▶ _Task instructions_: Among the records below, find the line that has "its end, the Greater Hyderabad Municipal"; from there, give the lines again exactly, and stop after the line that has "Corporation (GHMC) has ramped up efforts".

▶ _Provided material_:
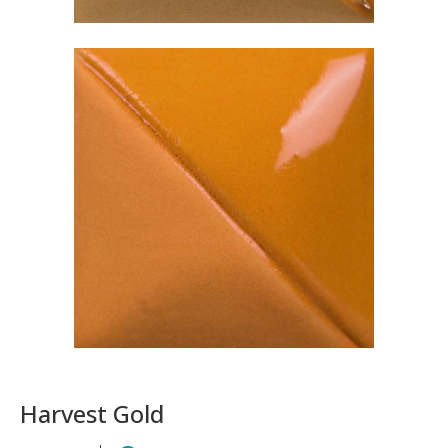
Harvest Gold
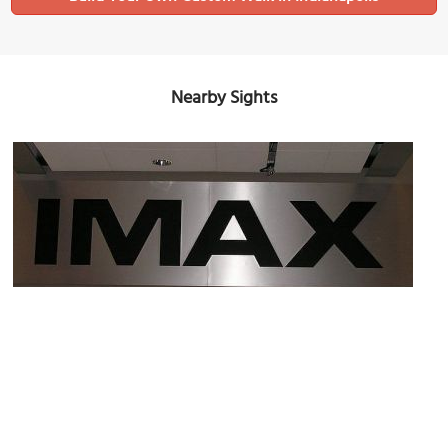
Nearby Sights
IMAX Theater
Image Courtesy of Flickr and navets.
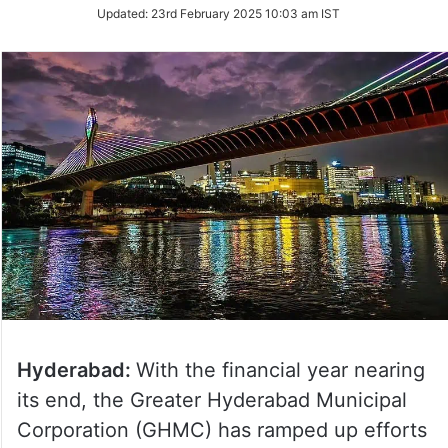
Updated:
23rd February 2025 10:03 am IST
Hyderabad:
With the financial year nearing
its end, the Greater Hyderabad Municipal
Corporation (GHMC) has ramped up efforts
--
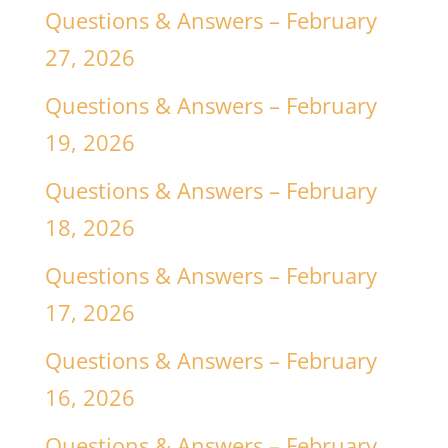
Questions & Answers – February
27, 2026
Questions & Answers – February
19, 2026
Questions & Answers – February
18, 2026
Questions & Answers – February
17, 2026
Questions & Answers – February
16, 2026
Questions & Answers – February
* * *
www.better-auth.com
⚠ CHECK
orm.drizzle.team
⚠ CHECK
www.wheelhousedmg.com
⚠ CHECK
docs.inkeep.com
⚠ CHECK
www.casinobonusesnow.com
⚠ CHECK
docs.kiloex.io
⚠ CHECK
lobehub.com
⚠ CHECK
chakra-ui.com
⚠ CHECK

▶ _Reply to the exercise_:
its end, the Greater Hyderabad Municipal
Corporation (GHMC) has ramped up efforts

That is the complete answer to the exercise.